(I’ll get back to using song titles as my blog posts in a short while, but the last few posts were exceptions…)
I’m Black. I have two Black parents. On my father’s side, I had a great-grandmother who was half-White and half-Indian. I know this because I met her at the tender age of five and my first thought was, ‘Who is this white lady?’. Over the years, I’ve had several people, namely American Indians tell me about my heritage due to my high cheekbones (I’ll take their word for it). I’ve never been one of those people who did ‘I’m a little bit of this or a little bit of that.’ I just am.
M, however, is a little bit of this and little bit of that. He’s Ukrainian, Polish, Serbian (I think?), and a few other things. He speaks three languages fluently, semi-conversational in Spanish, and knows a thing or two in German. Yeah. Me and my one language is looking kinda paltry. (Though I am learning Russian!)
Recently, we went to the mixedremixed festival here in L.A. It was so nice to see other interracial families and children. I attended a seminar on how to talk to your mixed-race children about their heritage and identity. One Black mother suggested that when it comes to race, to be head on and honest about it as often as possible.
During a time where racial tensions in the U.S. are at all-time high, and people are being slaughtered just for going to church, I have to admit, it’s pretty scary out there. I even told M. I was afraid of leaving my house because I feared what was going to happen. That’s a scary thought. No one should be afraid to leave their home.

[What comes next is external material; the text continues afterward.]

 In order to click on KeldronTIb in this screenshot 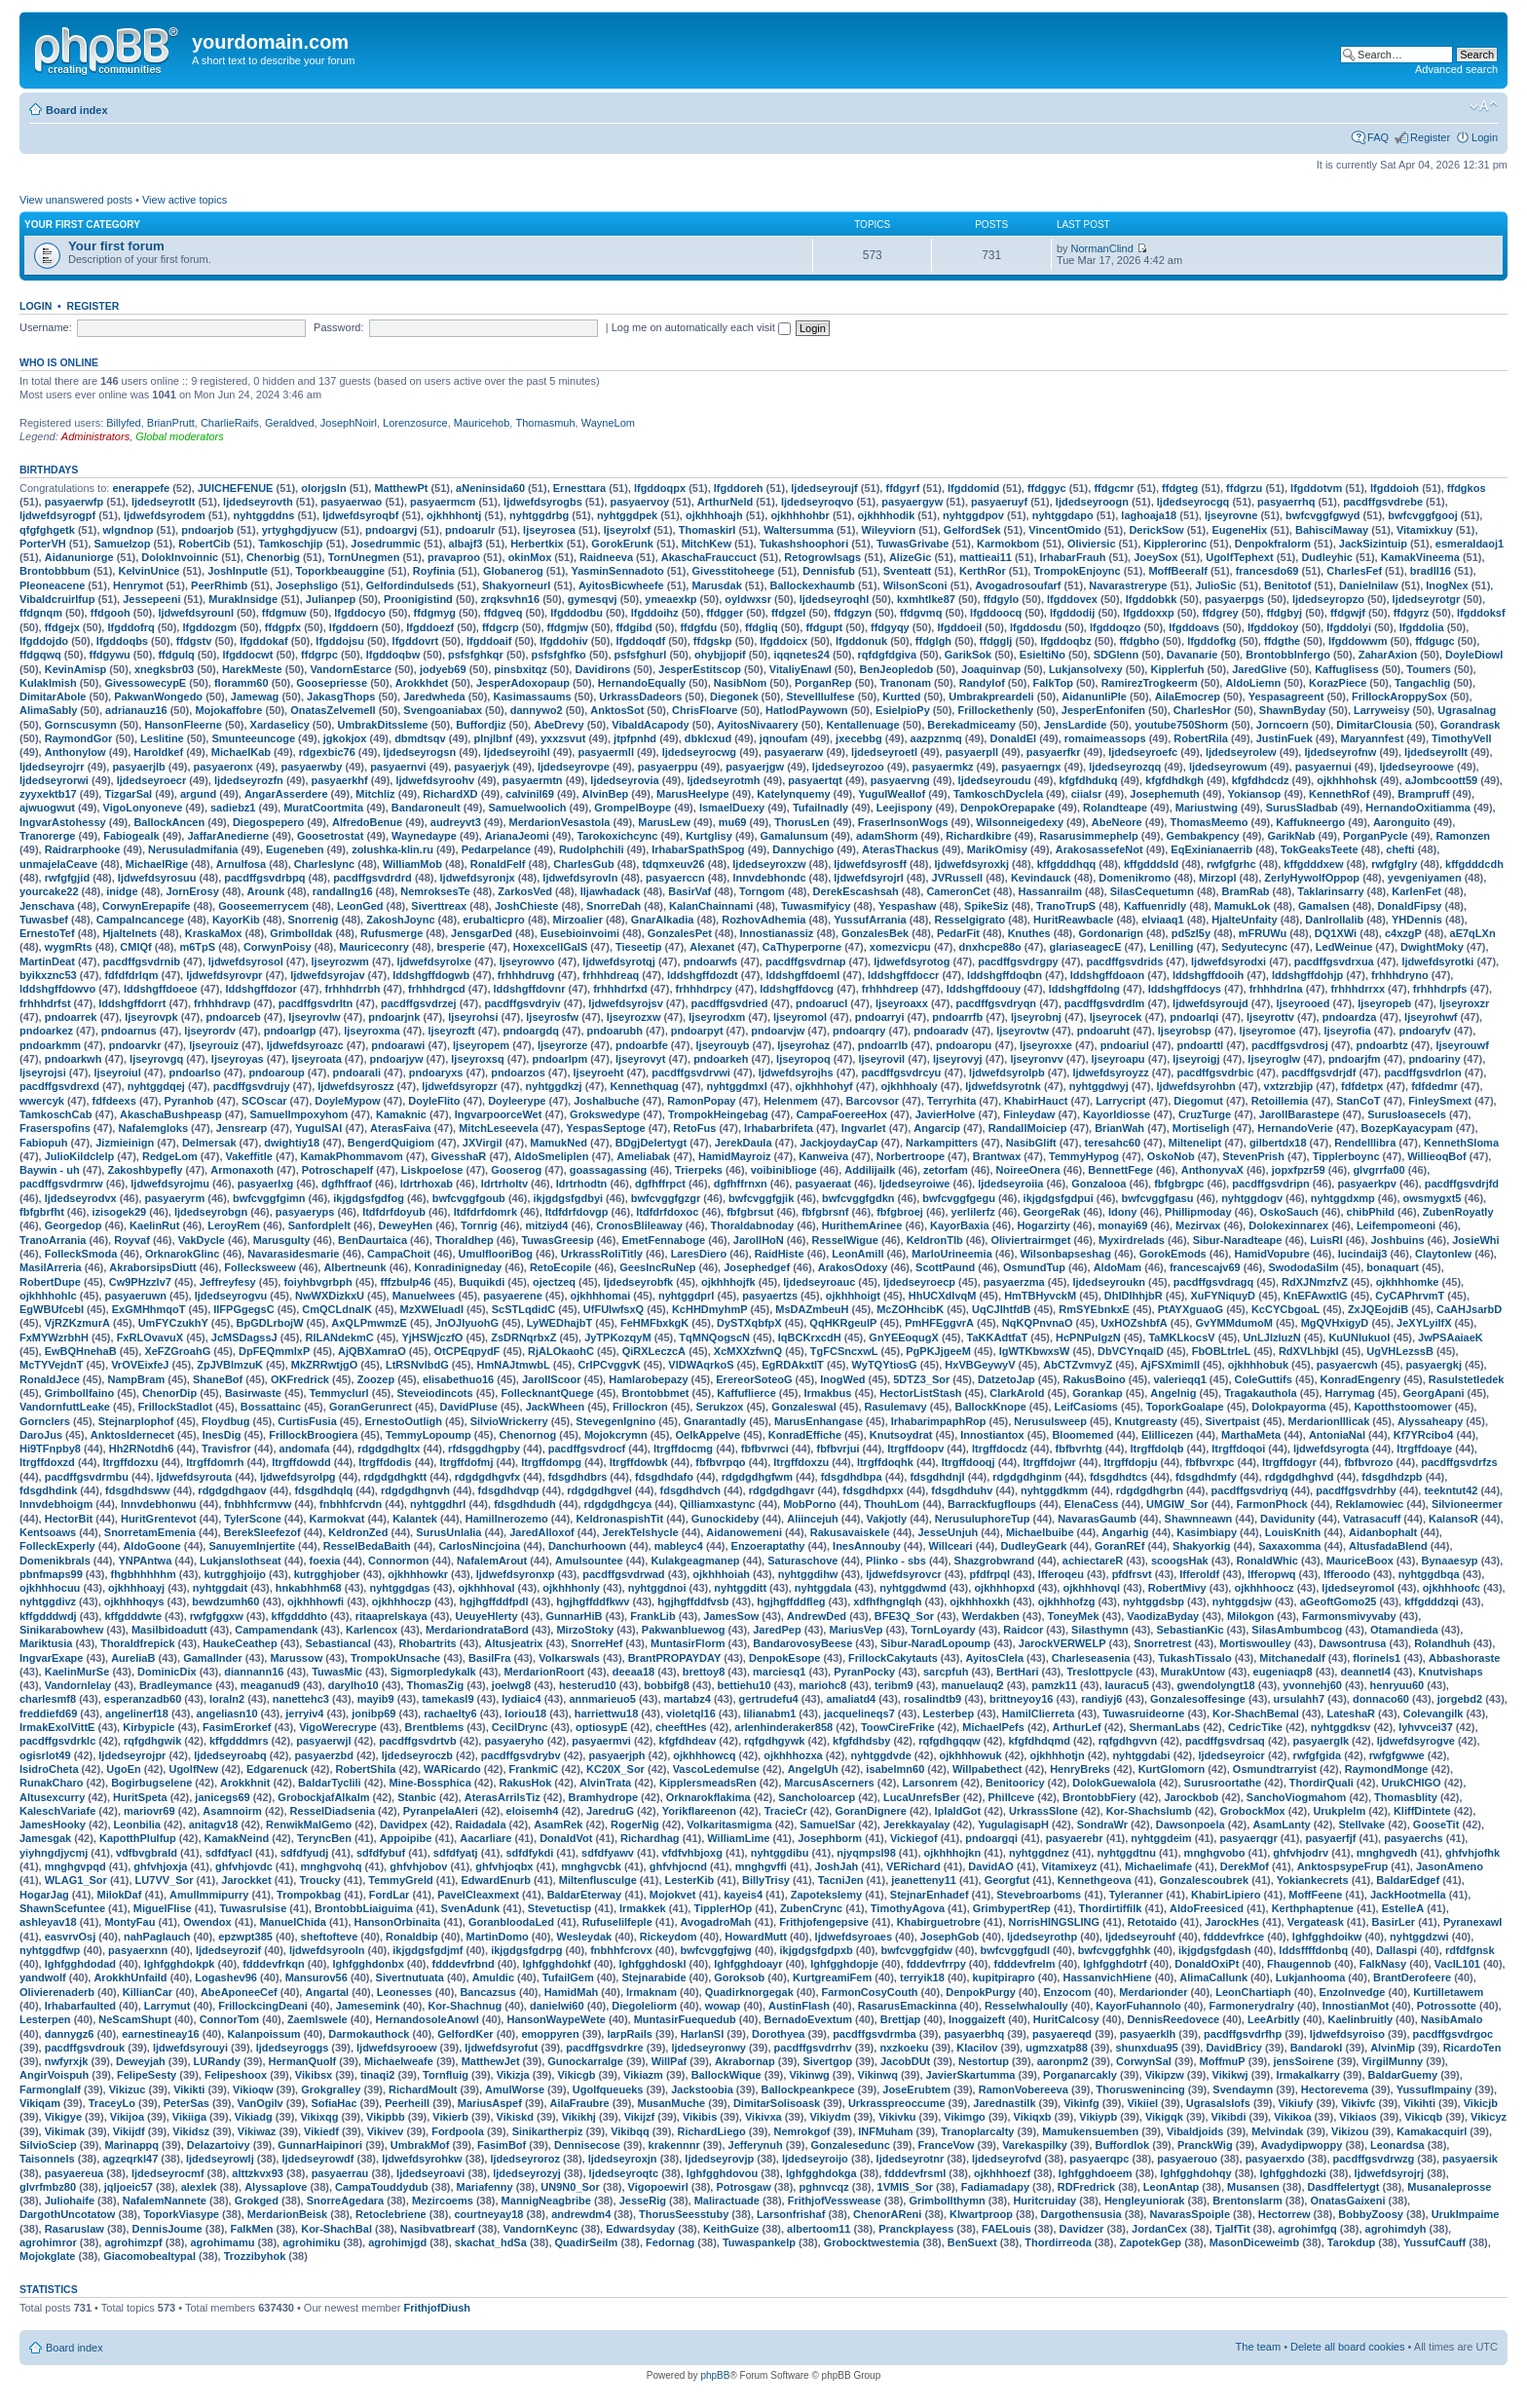 , I will do `click(935, 1240)`.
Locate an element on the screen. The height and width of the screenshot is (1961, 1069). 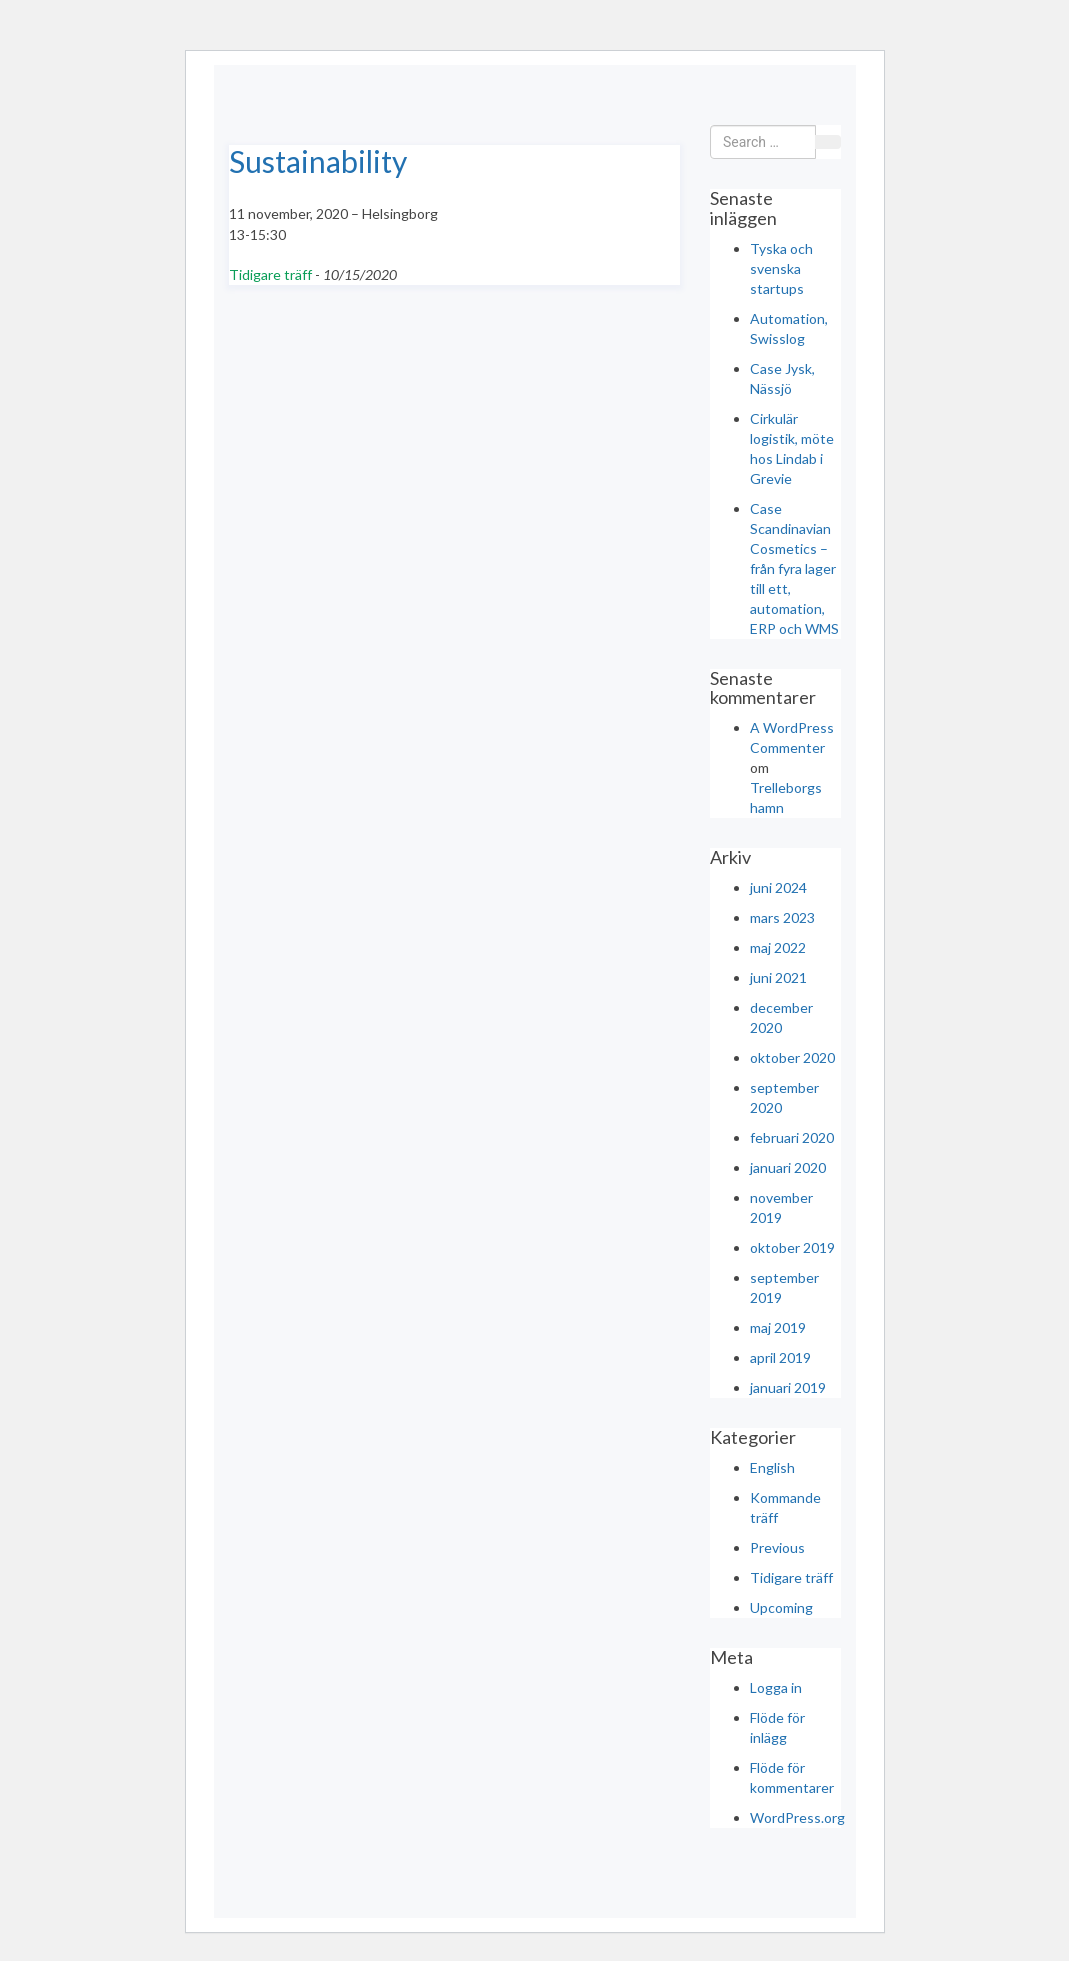 Tyska och svenska startups is located at coordinates (781, 268).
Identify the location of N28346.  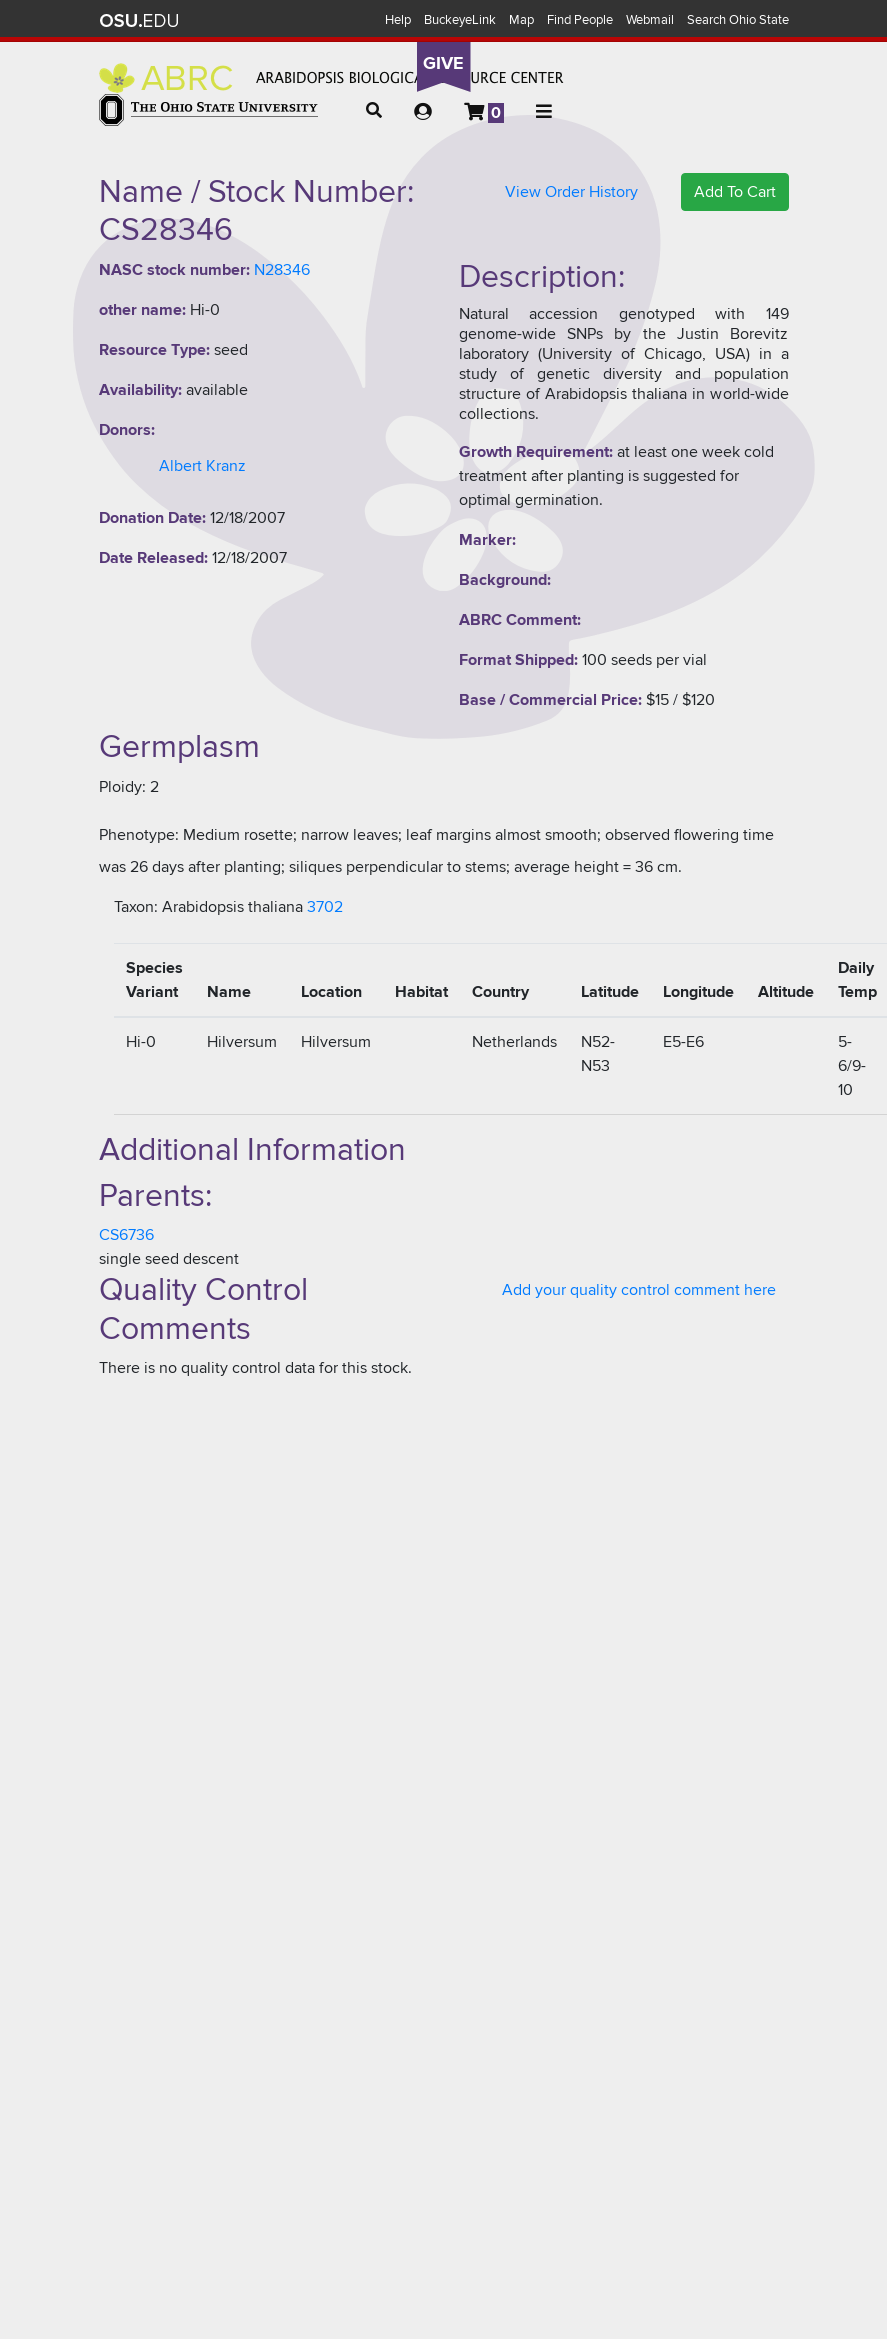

Today, I watched a video and it shared some light on what my son possibly might go through when he gets older. You see, when I was growing up, I had my fair share of prejudice and racially-based questions – ‘I thought you lived in the North End?’ (a predominantly black area of Palm Springs); ‘Why don’t Black people’s hair grow fast?’, ‘I thought all Black people like watermelon.’ ‘Oh, she’s your Aunt? She’s White, though!’ I still get those questions in different forms.
Bear, when he gets older, is going have to deal with other questions. While there are more racially- and ethnically-mixed children nowadays, there will be some people who just won’t get it. I hope my son is patient enough to explain or worst case scenario, just ignore.